Which doesn't mean the four-time series champion liked it at
all.

"I'm happy for Jimmie, I am happy for Hendrick to win the race,
but I am really disappointed that we didn't win because I thought
we should have," Gordon said.

Johnson won for the 26th time in his career and extended
Gordon's winless streak to 24, keeping him one victory short of
tying the late Dale Earnhardt for sixth on NASCAR's career list
with 76. It was Hendricks' seventh victory in the last nine races
at 0.526-mile Martinsville, the smallest, oldest and trickiest
track on the circuit.

At the end, Johnson put on a classic display of defense to hold
on.

"I gave him the inside lane a few times," Johnson said. "I
didn't want to squeeze him and run him up on the curb, so I left
him the inside lane, but coming down to the checkered flag, he gave
me a shot in 3 and 4 and at that point, I just turned left and
crowded him and tried beating him back to the start-finish line."

The margin of victory was 0.065 seconds.

The Car of Tomorrow appeared to have a lot to do with the
finish. Designed with bumpers that don't allow the trailing car to
lift and move the car in front as readily as the other race cars
have, Gordon said he would have had to hit Johnson really hard -- and on the right spot on the track -- to get him to slide up the
track enough to pass.

Johnson, though, didn't feel like Gordon had held back at all.

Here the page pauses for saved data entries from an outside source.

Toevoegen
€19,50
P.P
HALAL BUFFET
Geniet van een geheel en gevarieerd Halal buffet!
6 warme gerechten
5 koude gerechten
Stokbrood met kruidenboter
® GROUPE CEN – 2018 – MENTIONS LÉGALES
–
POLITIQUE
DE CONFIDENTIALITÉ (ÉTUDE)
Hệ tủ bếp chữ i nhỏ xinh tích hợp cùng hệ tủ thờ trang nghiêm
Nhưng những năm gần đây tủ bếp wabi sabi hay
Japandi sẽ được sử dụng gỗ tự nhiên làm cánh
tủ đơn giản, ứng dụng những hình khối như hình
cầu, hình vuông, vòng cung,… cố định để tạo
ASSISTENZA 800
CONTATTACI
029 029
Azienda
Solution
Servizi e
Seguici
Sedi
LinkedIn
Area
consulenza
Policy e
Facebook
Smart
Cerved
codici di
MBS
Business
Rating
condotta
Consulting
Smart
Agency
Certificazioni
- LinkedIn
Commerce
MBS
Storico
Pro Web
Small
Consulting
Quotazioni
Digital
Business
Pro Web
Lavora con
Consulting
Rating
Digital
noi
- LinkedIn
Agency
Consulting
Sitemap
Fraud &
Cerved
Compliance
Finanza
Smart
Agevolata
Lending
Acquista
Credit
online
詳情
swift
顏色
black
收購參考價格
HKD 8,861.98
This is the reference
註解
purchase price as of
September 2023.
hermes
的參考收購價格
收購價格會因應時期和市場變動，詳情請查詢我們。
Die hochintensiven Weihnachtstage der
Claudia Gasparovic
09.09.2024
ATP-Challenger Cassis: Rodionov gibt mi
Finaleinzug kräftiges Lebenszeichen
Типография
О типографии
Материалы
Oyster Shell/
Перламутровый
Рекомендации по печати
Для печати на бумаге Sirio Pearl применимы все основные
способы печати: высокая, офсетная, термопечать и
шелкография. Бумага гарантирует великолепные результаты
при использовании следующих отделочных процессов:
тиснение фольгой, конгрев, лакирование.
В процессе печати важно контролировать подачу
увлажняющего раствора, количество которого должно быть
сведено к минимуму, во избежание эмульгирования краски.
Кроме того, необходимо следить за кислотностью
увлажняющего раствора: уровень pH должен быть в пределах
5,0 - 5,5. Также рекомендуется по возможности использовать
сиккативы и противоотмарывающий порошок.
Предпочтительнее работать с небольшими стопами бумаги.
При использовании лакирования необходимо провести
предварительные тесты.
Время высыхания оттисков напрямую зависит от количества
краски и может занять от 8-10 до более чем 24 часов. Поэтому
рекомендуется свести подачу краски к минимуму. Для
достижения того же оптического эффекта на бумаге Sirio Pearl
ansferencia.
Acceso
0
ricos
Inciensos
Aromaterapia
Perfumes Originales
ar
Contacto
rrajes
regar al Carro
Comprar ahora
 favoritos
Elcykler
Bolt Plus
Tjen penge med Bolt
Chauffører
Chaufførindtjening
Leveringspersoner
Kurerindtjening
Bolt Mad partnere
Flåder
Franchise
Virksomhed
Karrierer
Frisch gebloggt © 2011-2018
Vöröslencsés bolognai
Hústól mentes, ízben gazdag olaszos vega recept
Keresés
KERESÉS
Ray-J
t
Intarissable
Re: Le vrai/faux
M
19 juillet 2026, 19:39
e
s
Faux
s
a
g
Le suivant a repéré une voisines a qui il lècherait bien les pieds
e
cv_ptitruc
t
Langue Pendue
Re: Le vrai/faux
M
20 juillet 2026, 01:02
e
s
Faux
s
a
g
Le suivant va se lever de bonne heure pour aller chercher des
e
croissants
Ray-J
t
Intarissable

"I would have been wrecked with last year's car with hits that
hard," he said, adding that he thought the last one would have
made a car's airbag deploy.

But, he said, he doesn't expect any problems with Gordon because
of the respect they have for each other and the relationship they
have forged as teammates.

"It's certainly something that we'll work out," he said.

Denny Hamlin finished third, followed by Kyle Busch, Dale Earnhardt Jr., Jeff Burton and Tony Stewart, giving Chevrolet the
top seven spots. Scott Riggs was eighth in a Dodge, followed by the
COT Fords of Jamie McMurray and Matt Kenseth.

Hamlin and Earnhardt, along with the Hendrick teammates,
dominated the race. Hamlin started on the pole and led 125 laps,
and Earnhardt led 137, the last with 123 to go.

"We're tired of running so good here and not winning,"
Earnhardt said.

Gordon led three times for 92 laps, but none of the last 113.
The first 10 of those were led by teammate Kyle Busch, but Johnson
passed him on lap 388 and kept going, giving the Hendrick teams
both Car of Tomorrow victories. Busch won last week.

"It's kind of one of those starts you dream about," owner Rick
Hendrick said. His teams have now won four races in a row. In
another, they finished second and third.

The race was slowed for 93 laps by 13 cautions, but most of
those were one-car spins or accidents, not the kind of multicar
accidents typical of Martinsville.

The race almost appeared ready to end before any of the late
drama.

With Earnhardt leading, the race was red-flagged by rain with
357 laps to go. Black clouds surrounded the track, but the delay
lasted less than 32 minutes.

When it resumed under a yellow flag, Johnson and Hamlin headed
for pit road, a move that paid off when another caution sent the
leaders to the pits with about 125 left.

Busch had the lead when it went back to green with 118 laps to
go, and Johnson passed him five laps later. When Gordon passed
Hamlin for second with 53 laps to go, it quickly became a two-car
battle, and the pupil held off his one-time mentor.